— Dataset records —
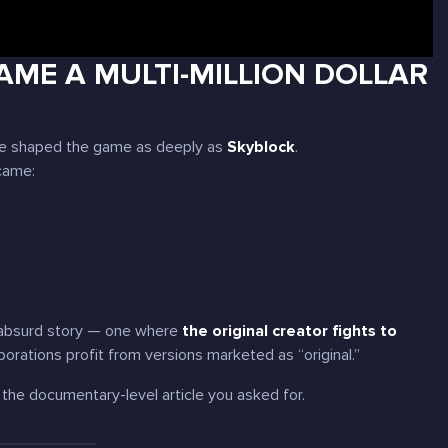
CAME A MULTI-MILLION DOLLAR
ave shaped the game as deeply as
Skyblock
.
came:
re absurd story — one where
the original creator fights to
rporations profit from versions marketed as “original.”
 the documentary-level article you asked for.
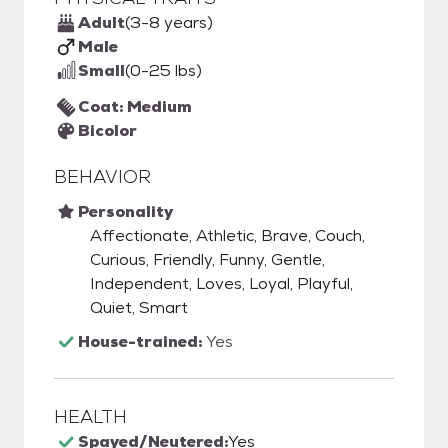
Adult
(3-8 years)
Male
Small
(0-25 lbs)
Coat: Medium
Bicolor
BEHAVIOR
Personality
Affectionate, Athletic, Brave, Couch,
Curious, Friendly, Funny, Gentle,
Independent, Loves, Loyal, Playful,
Quiet, Smart
House-trained:
Yes
HEALTH
Spayed/Neutered:
Yes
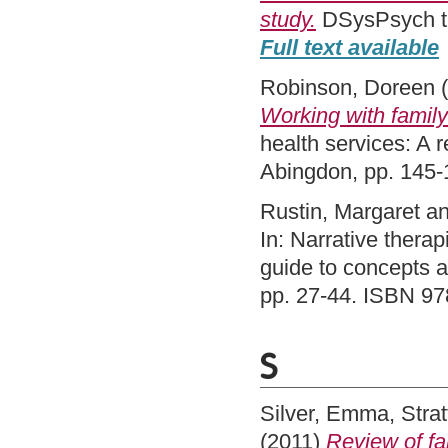
study.
DSysPsych th
Full text available
Robinson, Doreen
(
Working with family
health services: A
Abingdon, pp. 145
Rustin, Margaret
a
In: Narrative therap
guide to concepts 
pp. 27-44. ISBN 9
S
Silver, Emma
,
Strat
(2011)
Review of fa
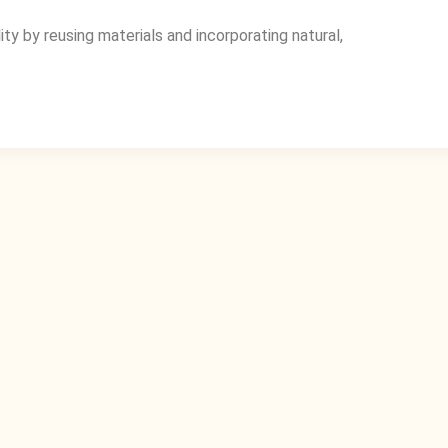
y by reusing materials and incorporating natural,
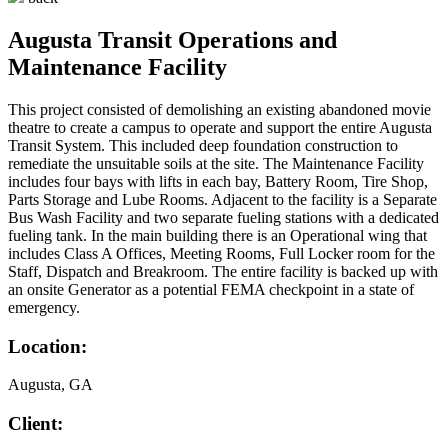
Augusta Transit Operations and
Maintenance Facility
This project consisted of demolishing an existing abandoned movie
theatre to create a campus to operate and support the entire Augusta
Transit System. This included deep foundation construction to
remediate the unsuitable soils at the site. The Maintenance Facility
includes four bays with lifts in each bay, Battery Room, Tire Shop,
Parts Storage and Lube Rooms. Adjacent to the facility is a Separate
Bus Wash Facility and two separate fueling stations with a dedicated
fueling tank. In the main building there is an Operational wing that
includes Class A Offices, Meeting Rooms, Full Locker room for the
Staff, Dispatch and Breakroom. The entire facility is backed up with
an onsite Generator as a potential FEMA checkpoint in a state of
emergency.
Location:
Augusta, GA
Client:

— Work task —
Nothing but the pictures may be dropped; restate the material word for word.

— Response to this task —
CAME A MULTI-MILLION DOLLAR
ave shaped the game as deeply as
Skyblock
.
came:
re absurd story — one where
the original creator fights to
rporations profit from versions marketed as “original.”
 the documentary-level article you asked for.
Adult
(3-8 years)
Male
Small
(0-25 lbs)
Coat: Medium
Bicolor
BEHAVIOR
Personality
Affectionate, Athletic, Brave, Couch,
Curious, Friendly, Funny, Gentle,
Independent, Loves, Loyal, Playful,
Quiet, Smart
House-trained:
Yes
HEALTH
Spayed/Neutered:
Yes
study.
DSysPsych th
Full text available
Robinson, Doreen
(
Working with family
health services: A
Abingdon, pp. 145
Rustin, Margaret
a
In: Narrative therap
guide to concepts 
pp. 27-44. ISBN 9
S
Silver, Emma
,
Strat
(2011)
Review of fa
y by reusing materials and incorporating natural,
Augusta Transit Operations and
Maintenance Facility
This project consisted of demolishing an existing abandoned movie
theatre to create a campus to operate and support the entire Augusta
Transit System. This included deep foundation construction to
remediate the unsuitable soils at the site. The Maintenance Facility
includes four bays with lifts in each bay, Battery Room, Tire Shop,
Parts Storage and Lube Rooms. Adjacent to the facility is a Separate
Bus Wash Facility and two separate fueling stations with a dedicated
fueling tank. In the main building there is an Operational wing that
includes Class A Offices, Meeting Rooms, Full Locker room for the
Staff, Dispatch and Breakroom. The entire facility is backed up with
an onsite Generator as a potential FEMA checkpoint in a state of
emergency.
Location:
Augusta, GA
Client:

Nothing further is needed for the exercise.